Much false posturing and comparisons have been made comparing GOP presidential candidate Donald Trump to Adolf Hitler. Although nothing could be further from the truth, the irony is that the same people who compare Trump and his supporters to Nazis are actually the very ones behaving the most like the Nazis.
Silencing his political opponents, one historian claims, “was probably the single most significant episode in Hitler’s rise to power.”
The violent thugs, and loud-mouthed anti-Trump protestors hired by fascists and socialists George Soros, David Brock at Media Matters for America (also funded by Soros), and billionaire Jonathan Lewis, only provided a glimpse into what the streets of Germany were like shortly after Hitler took power.

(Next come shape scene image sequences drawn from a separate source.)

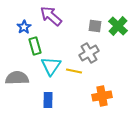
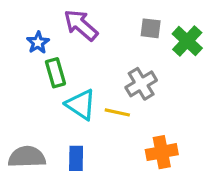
gray square: (95, 26) -> (151, 28), moved
cyan triangle: (51, 66) -> (81, 104), turned -30
gray semicircle: (17, 78) -> (27, 157), moved

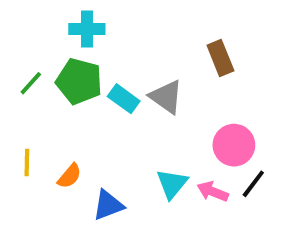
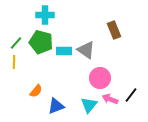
cyan rectangle: (124, 99) -> (64, 51), turned -35
pink circle: (234, 145) -> (100, 78), moved
yellow line: (27, 163) -> (14, 62), moved
cyan triangle: (172, 184) -> (89, 105), moved

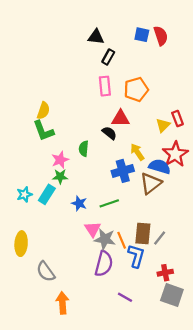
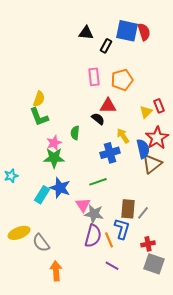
blue square: (142, 35) -> (127, 31), size x1.6
black rectangle: (108, 57) -> (106, 46), moved
blue semicircle: (160, 166) -> (143, 149), turned 60
green star: (60, 177) -> (54, 158), size x1.5
brown triangle: (151, 183) -> (152, 164), moved
cyan star: (24, 194) -> (11, 176), moved
cyan rectangle: (47, 194) -> (42, 195), moved
blue star: (79, 203) -> (60, 188), moved, size x1.5
orange line: (122, 240) -> (109, 240), moved
yellow ellipse: (21, 244) -> (19, 233), moved, turned 65

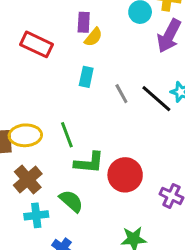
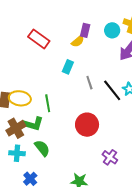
purple rectangle: (84, 22) -> (85, 30), moved
green L-shape: (89, 163) -> (33, 124), moved
red circle: (125, 175) -> (87, 125), moved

Not unlike Democratic presidential nominee Sen. [score]Bernard Sanders[/score], Adolf Hitler was the head of the National Socialist German Workers Party. Sanders has been part of the National Socialist Party in America, serving as an Independent in the U.S. Senate, and only now running as a Democrat.
In April, 1932 Adolf Hitler lost the election to become Germany’s Chancellor. His relentless opposition and the burning of the Reichstag building helped ensure another election the following year. But much of the opposition to Hitler was suppressed by the police under Nazi Hermann Goering before the election ever took place. On January 30, 1933 the Nazis won a bare majority and Hitler became Chancellor. Shortly after taking power, Hitler and the Nazis dismantled Germany’s Constitution and most of its citizens’ rights through the Enabling Acts.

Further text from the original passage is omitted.